The coronavirus has impacted society in many ways, but one of the most interesting is how it altered the way people work. That has had a major impact on office real estate investment trusts (REITs), and not in a good way. More aggressive investors might be thinking that change brings opportunity, which may very well be true. But if you're looking at the office REIT sector, it probably pays to stick with the best. Here's why this one office REIT is the one to buy today.
When the coronavirus started to spread across the globe, there were a huge number of unknowns. What was clear, however, was that it spread easily in group settings, which led governments around the world to force people to avoid each other.

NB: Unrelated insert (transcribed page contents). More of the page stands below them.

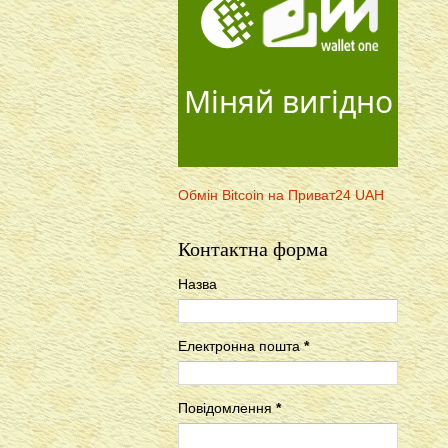
Міняй вигідно
Обмін Bitcoin на Приват24 UAH
Контактна форма
Назва
Електронна пошта
*
Повідомлення
*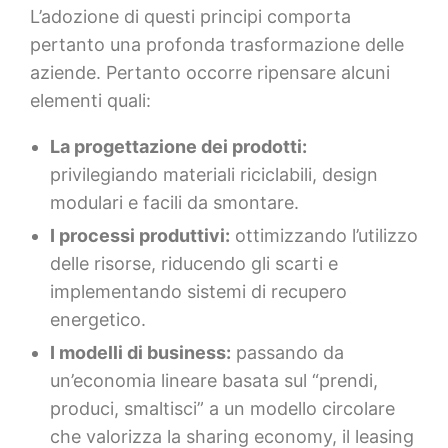
L’adozione di questi principi comporta
pertanto una profonda trasformazione delle
aziende. Pertanto occorre ripensare alcuni
elementi quali:
La progettazione dei prodotti:
privilegiando materiali riciclabili, design
modulari e facili da smontare.
I processi produttivi:
ottimizzando l’utilizzo
delle risorse, riducendo gli scarti e
implementando sistemi di recupero
energetico.
I modelli di business:
passando da
un’economia lineare basata sul “prendi,
produci, smaltisci” a un modello circolare
che valorizza la sharing economy, il leasing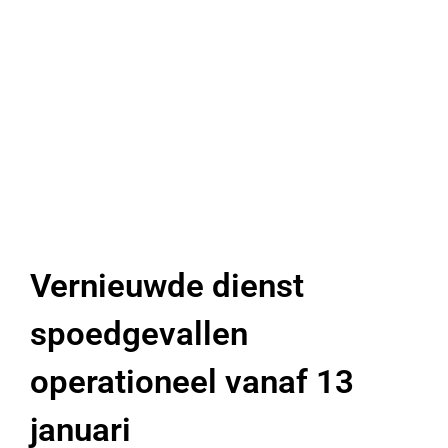
Vernieuwde dienst
spoedgevallen
operationeel vanaf 13
januari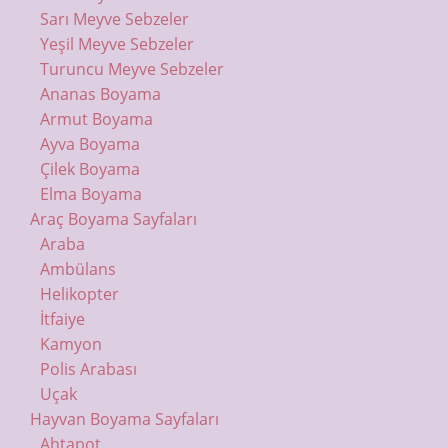
Sarı Meyve Sebzeler
Yeşil Meyve Sebzeler
Turuncu Meyve Sebzeler
Ananas Boyama
Armut Boyama
Ayva Boyama
Çilek Boyama
Elma Boyama
Araç Boyama Sayfaları
Araba
Ambülans
Helikopter
İtfaiye
Kamyon
Polis Arabası
Uçak
Hayvan Boyama Sayfaları
Ahtapot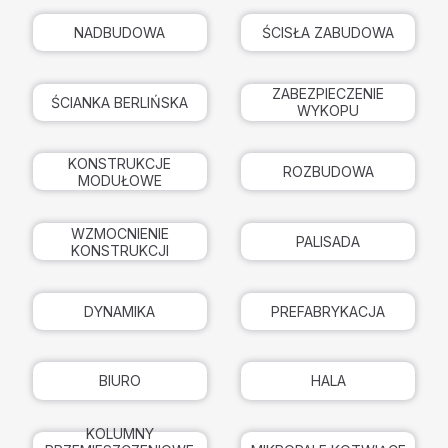
NADBUDOWA
ŚCISŁA ZABUDOWA
ZABEZPIECZENIE
ŚCIANKA BERLIŃSKA
WYKOPU
KONSTRUKCJE
ROZBUDOWA
MODUŁOWE
WZMOCNIENIE
PALISADA
KONSTRUKCJI
DYNAMIKA
PREFABRYKACJA
BIURO
HALA
KOLUMNY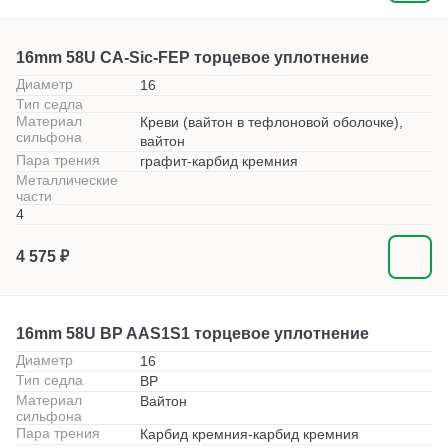
16mm 58U CA-Sic-FEP торцевое уплотнение
Диаметр
16
Тип седла
Материал
Креви (вайтон в тефлоновой оболочке),
сильфона
вайтон
Пара трения
графит-карбид кремния
Металлические
части
4
4 575 ₽
16mm 58U BP AAS1S1 торцевое уплотнение
Диаметр
16
Тип седла
BP
Материал
Вайтон
сильфона
Пара трения
Карбид кремния-карбид кремния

One way that was accomplished was by asking anyone that could to work remotely. A couple of decades ago, this would have been tough to achieve, but technology has advanced to the point that many people can, indeed, work from anywhere. This is especially true of knowledge workers -- and that's especially bad for office landlords.
Indeed, while many office REITs are still collecting rent on most of their properties, that doesn't mean that their tenants are actually using the offices. The fear is that workers won't need to, or want to, come back at all. Some major technology companies have announced that they will no longer use an office-centric business model, like Dropbox, while many more have delayed return-to-work dates because of new coronavirus variants like the delta variant. The longer the remote work trend persists, the more difficult the landscape will be for office landlords.
For most investors, and particularly more conservative types, this isn't the right environment for risk-taking. This is why sticking with an industry-leading name like Boston Properties (NYSE: BXP) is probably the best move today.
A lot to like
With a $17 billion market cap, Boston Properties is one of the largest office REITs you can buy. Just being big, however, isn't enough to make a company worth buying. Boston Properties is also one of the most diversified office landlords. Its portfolio is focused on large, gateway markets, including namesake Boston, as well as Los Angeles, Washington, D.C., New York, and San Francisco. It also just entered the Seattle market.
You can argue that southern and rural areas have benefited from COVID work shifts at the expense of major markets like the ones Boston Properties favors, but big cities are big for a reason, and history suggests that they will be fine over the longer term.
The real point here, however, is that Boston Properties has its fingers in enough pies that no one area will have a disproportionate impact on its business. You know that diversification is good for your portfolio -- well, it's also good for a REIT's portfolio.
But Boston Properties doesn't stop there,. It's also working to expand beyond traditional office space and into the life sciences office niche. And the offices it owns tend to be at the top end of the markets they serve (Class A in industry lingo), meaning they are modern and highly desirable for tenants. In downturns, companies often look to upgrade into such space if it is, or becomes, available.
On top of the fundamental business strengths that exist in Boston Properties' portfolio, it also has a rock-solid balance sheet. Notably, the company is investment-grade-rated and had $2.1 billion worth of liquidity at the end of the second quarter. So not only does it have the portfolio diversification to weather difficult times, it also has the financial strength.
On top of that, Boston Properties is working on a pipeline of internal growth projects that should keep it at the leading edge of the industry for years to come. Many of the projects it has underway today are 100% preleased, too, so they will strengthen the company's occupancy numbers as they come to market.
Company CEO Owen Thomas summed things up nicely during Boston Properties' second-quarter 2021 earnings conference call. When pressed for an industry overview, Thomas explained: "If you look at the recovery of the office companies relative to other property companies and overall industry, it's much lower. Clearly, the market is concerned, it's not just about Boston Properties, it's about the whole sector..."
If you are in that camp but see it as an opportunity to invest in an out-of-favor sector, your best bet is to stick with the largest, best-positioned players. Given the many positives outlined above, Boston Properties deserves to be at the top of your list.